Excel also offers the LINEST() function that you can leverage to run a linear regression, and it functions just like the Google sheets one.
In Excel, you’ll want to add the Analysis ToolPak Add-in. This will expose an analysis section in your top header, where you’ll be able to select a bunch of different data analysis methods. You’ll notice that “regression” is one of the options you can select. You’ll be able to configure a regression analysis in the modal pop up, and the output will look a bit nicer than what LINEST() returns.
When you’re dealing with binary variables (remember, this is when the value for a variable can only be one of two possible values), logistic regression is a better way to analyze this data. Because this is a more complex function, Excel and Google Sheets do not have a comparable function for logistic regression, so you’ll need to look into additional statistics packages in order to run logistic regressions.
You’ll need to interact with your data team to have them build a logistic regression. Python has many data libraries that can do this for you if you’re familiar with it.
Note, it’s important to realize that linear regression is a constrained and simpler analysis — it doesn’t work well if you have categorical variables (either independent or dependent) as linear regressions assume a linear relationship between variables.
There are many different stats out there that measure the results of your regressions. Linear and logistic regressions have different stats to measure effectiveness — for example, with linear regression, the R-squared coefficient is a useful measure, whereas the F1 score is good for logistic regression.
However, all of these different acronyms sound incredibly complicated, and really aren’t practical for product managers to focus on. I like to tell people who are dabbling in regression analysis to focus on whether or not the results can actually drive outcomes. Even if your model has the perfect statistics, it doesn’t mean that it will necessarily perform in a way that addresses your real needs.
Instead, I think the best way to see if your results are impactful is to use those results to predict expected outcomes going forward, and to see how well those predictions match what actually happens. If you’re able to measurably improve business metrics, it doesn’t matter what your F1 score is.

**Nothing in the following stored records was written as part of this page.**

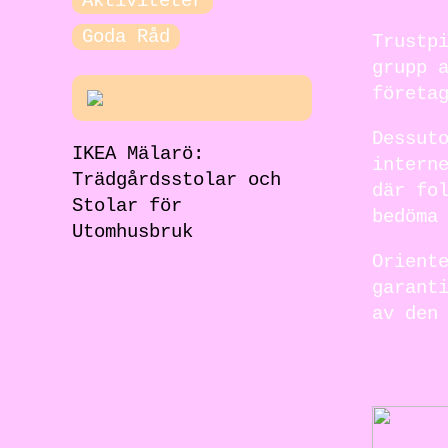
Aktiviteter
Goda Råd
Trustp
grupp 
företa
Dessut
IKEA Mälarö:
intern
Trädgårdsstolar och
där fo
Stolar för
bedöma
Utomhusbruk
Orient
garant
av den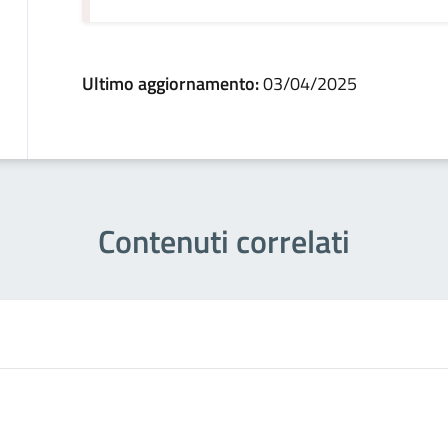
Ultimo aggiornamento:
03/04/2025
Contenuti correlati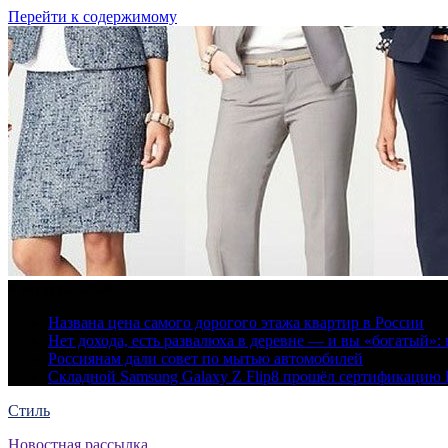
Перейти к содержимому
8 августа, 2026
Названа цена самого дорогого этажа квартир в России
Нет дохода, есть развалюха в деревне — и вы «богатый
Россиянам дали совет по мытью автомобилей
Складной Samsung Galaxy Z Flip8 прошёл сертификацию
Стиль
Новостная рассылка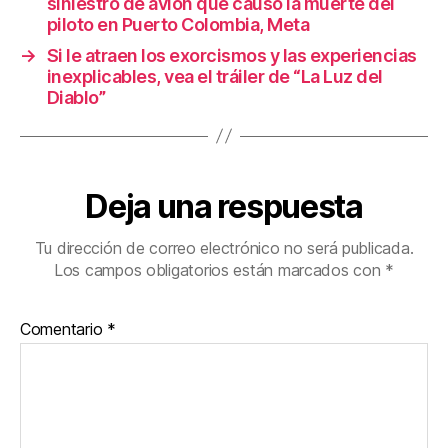
siniestro de avión que causó la muerte del
piloto en Puerto Colombia, Meta
→
Si le atraen los exorcismos y las experiencias
inexplicables, vea el tráiler de “La Luz del
Diablo”
Deja una respuesta
Tu dirección de correo electrónico no será publicada.
Los campos obligatorios están marcados con
*
Comentario
*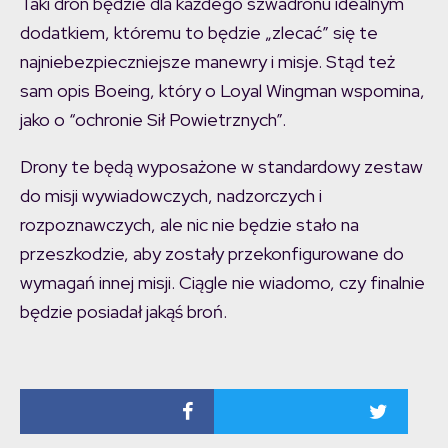
Taki dron będzie dla każdego szwadronu idealnym
dodatkiem, któremu to będzie „zlecać” się te
najniebezpieczniejsze manewry i misje. Stąd też
sam opis Boeing, który o Loyal Wingman wspomina,
jako o “ochronie Sił Powietrznych”.
Drony te będą wyposażone w standardowy zestaw
do misji wywiadowczych, nadzorczych i
rozpoznawczych, ale nic nie będzie stało na
przeszkodzie, aby zostały przekonfigurowane do
wymagań innej misji. Ciągle nie wiadomo, czy finalnie
będzie posiadał jakąś broń.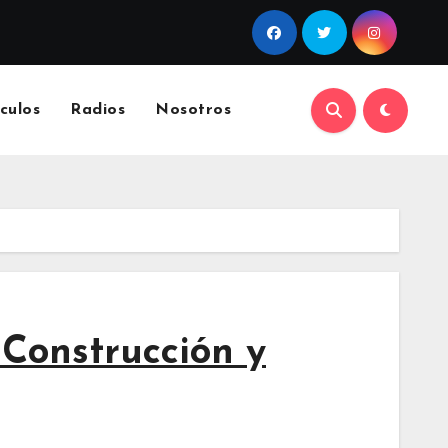
culos
Radios
Nosotros
 Construcción y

Understanding what regression analysis is and how you can incorporate it into your day-to-day workflow is critical if you want to become a more data-driven product manager. Regression analysis is a powerful tool to include in your toolkit of data analysis!
But before you rely on regression analysis too much, remember that correlation does not imply causation. And don’t forget that the quality of your data matters just as much as how good your actual analysis is.
As your regression analysis gets more advanced, leverage your data teams as much as possible. They’ll understand what it takes to get a good regression model going.